Go through the entries and transcribe each one exactly, dropping the pictures.

(The data Opens)

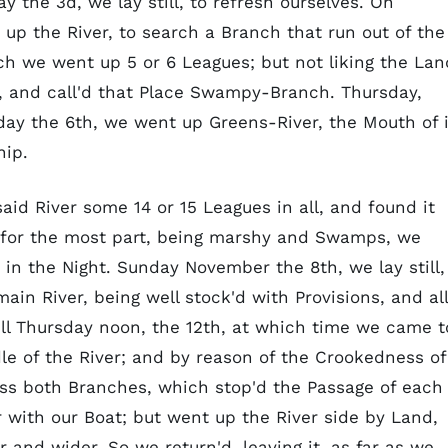
the 3d, we lay still, to refresh ourselves. On
p the River, to search a Branch that run out of the
h we went up 5 or 6 Leagues; but not liking the Lan
t, and call'd that Place Swampy-Branch. Thursday,
day the 6th, we went up Greens-River, the Mouth of i
hip.
id River some 14 or 15 Leagues in all, and found it
, for the most part, being marshy and Swamps, we
 in the Night. Sunday November the 8th, we lay still,
in River, being well stock'd with Provisions, and all
ll Thursday noon, the 12th, at which time we came t
le of the River; and by reason of the Crookedness of
ross both Branches, which stop'd the Passage of each
 with our Boat; but went up the River side by Land,
 and wider. So we return'd, leaving it, as far as we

(The data Closes)

Solution to this task ::
the 3d, we lay still, to refresh ourselves. On
p the River, to search a Branch that run out of the
h we went up 5 or 6 Leagues; but not liking the Lan
t, and call'd that Place Swampy-Branch. Thursday,
day the 6th, we went up Greens-River, the Mouth of i
hip.
id River some 14 or 15 Leagues in all, and found it
, for the most part, being marshy and Swamps, we
 in the Night. Sunday November the 8th, we lay still,
in River, being well stock'd with Provisions, and all
ll Thursday noon, the 12th, at which time we came t
le of the River; and by reason of the Crookedness of
ross both Branches, which stop'd the Passage of each
 with our Boat; but went up the River side by Land,
 and wider. So we return'd, leaving it, as far as we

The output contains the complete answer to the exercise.